From the trajectory of the development of the LED market and the continuous improvement of production technology, the current issue of restricting the promotion of LED lighting as a lighting source will be gradually resolved, and the application of LED in various lighting will be gradually popularized and in-depth. According to industry analysis, the LED price decline trend is reduced by half every 24 months.
The specific application of LED tunnel lights still needs to strengthen system research to ensure the feasibility of its application.
Through the study of the LED light-emitting mechanism, we can calculate that the LED's radiation spectral efficiency can reach 3501m/W. Because the LED light-emitting mechanism is a cold light source, and the spectrum in the radiation is all in the visible light range, the actual efficiency is expected to be closer to the theoretical value. Even considering the limitations of the process, actual LED luminous efficiency can reach a considerable value if it reaches half of the theoretical value. The improvement of light efficiency means the improvement of energy utilization efficiency. When the production technology of LED is mature, compared with the traditional tunnel lighting source, the energy-saving advantages of LED will be highlighted.
Second, compared with traditional light sources, LEDs are small in size and can be treated as point sources in many applications. This gives the optical design of the luminaire a great deal of flexibility. At the same time, due to the large size of the light source in the traditional light source lamps, the light source shielding and absorption effects do not exist in the LED lamps.

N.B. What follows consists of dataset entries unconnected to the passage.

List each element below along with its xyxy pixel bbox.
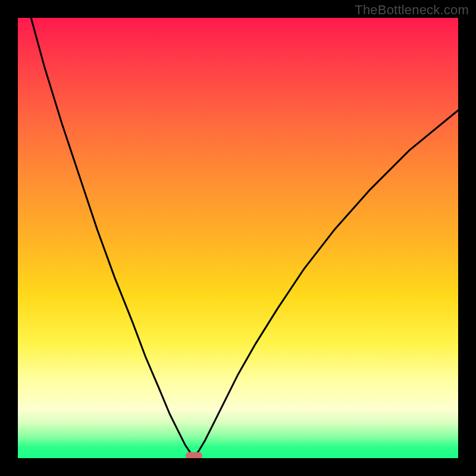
optimum-marker <box>186 452 202 458</box>
plot-area <box>18 18 458 458</box>
chart-frame: TheBottleneck.com <box>0 0 476 476</box>
watermark-text: TheBottleneck.com <box>355 2 469 18</box>
bottleneck-curve <box>18 18 458 458</box>
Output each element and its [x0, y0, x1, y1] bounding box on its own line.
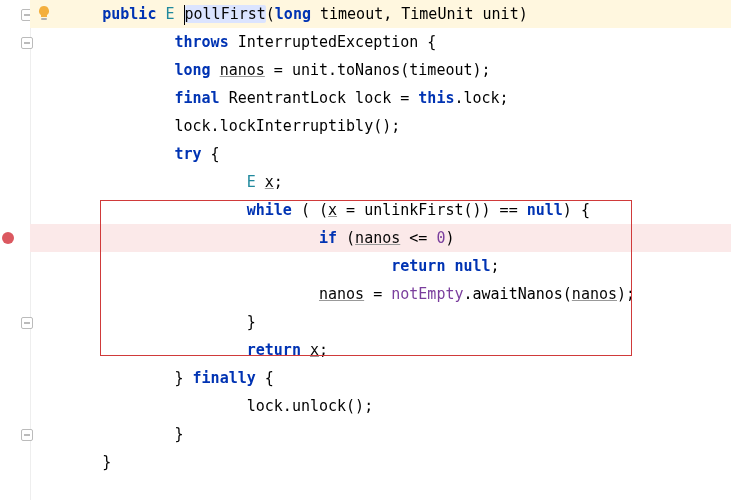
token: long: [275, 5, 311, 23]
token: lock.unlock();: [247, 397, 373, 415]
breakpoint-icon[interactable]: [2, 232, 14, 244]
code-area[interactable]: public E pollFirst(long timeout, TimeUni…: [30, 0, 731, 500]
token: {: [256, 369, 274, 387]
code-line[interactable]: E x;: [30, 168, 731, 196]
code-line[interactable]: return null;: [30, 252, 731, 280]
code-line[interactable]: }: [30, 448, 731, 476]
token: E: [247, 173, 256, 191]
token: nanos: [220, 61, 265, 79]
intention-bulb-icon[interactable]: [36, 5, 52, 21]
token: [211, 61, 220, 79]
code-line[interactable]: lock.unlock();: [30, 392, 731, 420]
token: ) {: [563, 201, 590, 219]
token: <=: [400, 229, 436, 247]
token: x: [310, 341, 319, 359]
token: = unlinkFirst()) ==: [337, 201, 527, 219]
token: ): [445, 229, 454, 247]
code-line[interactable]: final ReentrantLock lock = this.lock;: [30, 84, 731, 112]
token: return: [247, 341, 301, 359]
code-line[interactable]: } finally {: [30, 364, 731, 392]
token: x: [265, 173, 274, 191]
token: ;: [274, 173, 283, 191]
code-line[interactable]: nanos = notEmpty.awaitNanos(nanos);: [30, 280, 731, 308]
token: if: [319, 229, 337, 247]
gutter[interactable]: [0, 0, 31, 500]
token: this: [418, 89, 454, 107]
token: final: [175, 89, 220, 107]
token: notEmpty: [391, 285, 463, 303]
token: ;: [491, 257, 500, 275]
token: ( (: [292, 201, 328, 219]
token: finally: [193, 369, 256, 387]
token: ReentrantLock lock =: [220, 89, 419, 107]
code-line[interactable]: long nanos = unit.toNanos(timeout);: [30, 56, 731, 84]
token: public: [102, 5, 156, 23]
token: E: [165, 5, 174, 23]
code-line[interactable]: }: [30, 308, 731, 336]
token: }: [102, 453, 111, 471]
code-line[interactable]: lock.lockInterruptibly();: [30, 112, 731, 140]
token: nanos: [355, 229, 400, 247]
token: );: [617, 285, 635, 303]
token: }: [175, 369, 193, 387]
token: timeout, TimeUnit unit): [311, 5, 528, 23]
code-line[interactable]: public E pollFirst(long timeout, TimeUni…: [30, 0, 731, 28]
code-line[interactable]: throws InterruptedException {: [30, 28, 731, 56]
token: nanos: [319, 285, 364, 303]
token: x: [328, 201, 337, 219]
token: =: [364, 285, 391, 303]
token: [301, 341, 310, 359]
code-line[interactable]: if (nanos <= 0): [30, 224, 731, 252]
token: .lock;: [454, 89, 508, 107]
token: (: [266, 5, 275, 23]
token: nanos: [572, 285, 617, 303]
token: (: [337, 229, 355, 247]
token: [256, 173, 265, 191]
token: try: [175, 145, 202, 163]
code-line[interactable]: try {: [30, 140, 731, 168]
token: InterruptedException {: [229, 33, 437, 51]
token: while: [247, 201, 292, 219]
token: }: [175, 425, 184, 443]
token: lock.lockInterruptibly();: [175, 117, 401, 135]
token: return null: [391, 257, 490, 275]
token: throws: [175, 33, 229, 51]
token: null: [527, 201, 563, 219]
code-line[interactable]: while ( (x = unlinkFirst()) == null) {: [30, 196, 731, 224]
token: long: [175, 61, 211, 79]
token: {: [202, 145, 220, 163]
token: }: [247, 313, 256, 331]
svg-rect-0: [41, 18, 47, 20]
token: ;: [319, 341, 328, 359]
token: pollFirst: [185, 5, 266, 23]
token: = unit.toNanos(timeout);: [265, 61, 491, 79]
editor[interactable]: { "caret_line": 0, "box": { "top": 200, …: [0, 0, 731, 500]
token: .awaitNanos(: [463, 285, 571, 303]
code-line[interactable]: return x;: [30, 336, 731, 364]
token: [175, 5, 184, 23]
code-line[interactable]: }: [30, 420, 731, 448]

Finally, the LED emits light only to the half space, which means that without any form of reflector, the light emitted by the light source can also be directed toward the illuminated surface. This feature determines that the LED lamp has the effect of achieving 90% or more of the efficiency of the lamp. At the same time, a high luminous flux utilization rate can be achieved through a reasonable optical design.
The above are the possible advantages of LEDs for tunnel lighting in terms of overall light efficiency, but how to convert their advantages into practical applicable products still requires solving many technical problems. LED is a light source that differs greatly from conventional light sources such as high-pressure sodium lamps. For tunnel lighting, LEDs cannot simply be used to replace existing light sources, and LEDs cannot simply be illuminated for tunnel lighting. How to integrate the various components of the LED tunnel luminaire in order to achieve the maximum utilization of the luminous flux of the light source, and thus maximize the realization of lighting energy saving is the challenge we face.
LED lamps, the theoretical life of LED devices is very long, its inference life of more than 30,000 hours, therefore, the life of the LED driver has become a bottleneck affecting the overall life. In traditional light sources, electrodeless fluorescent lamps are used as a variant of fluorescent lamps. They have a long life and are generally considered to be up to 50,000 hours. However, their lighting is a high-frequency AC signal, and the corresponding ballast technology is more complex, so its life span is the main bottleneck.
From the trajectory of the development of the LED market and the continuous improvement of production technology, the current issue of restricting the promotion of LED lighting as a lighting source will be gradually resolved, and the application of LED in various lighting will be gradually popularized and in-depth. According to industry analysis, the LED price decline trend is reduced by half every 24 months.
The specific application of LED tunnel lights still needs to strengthen system research to ensure the feasibility of its application.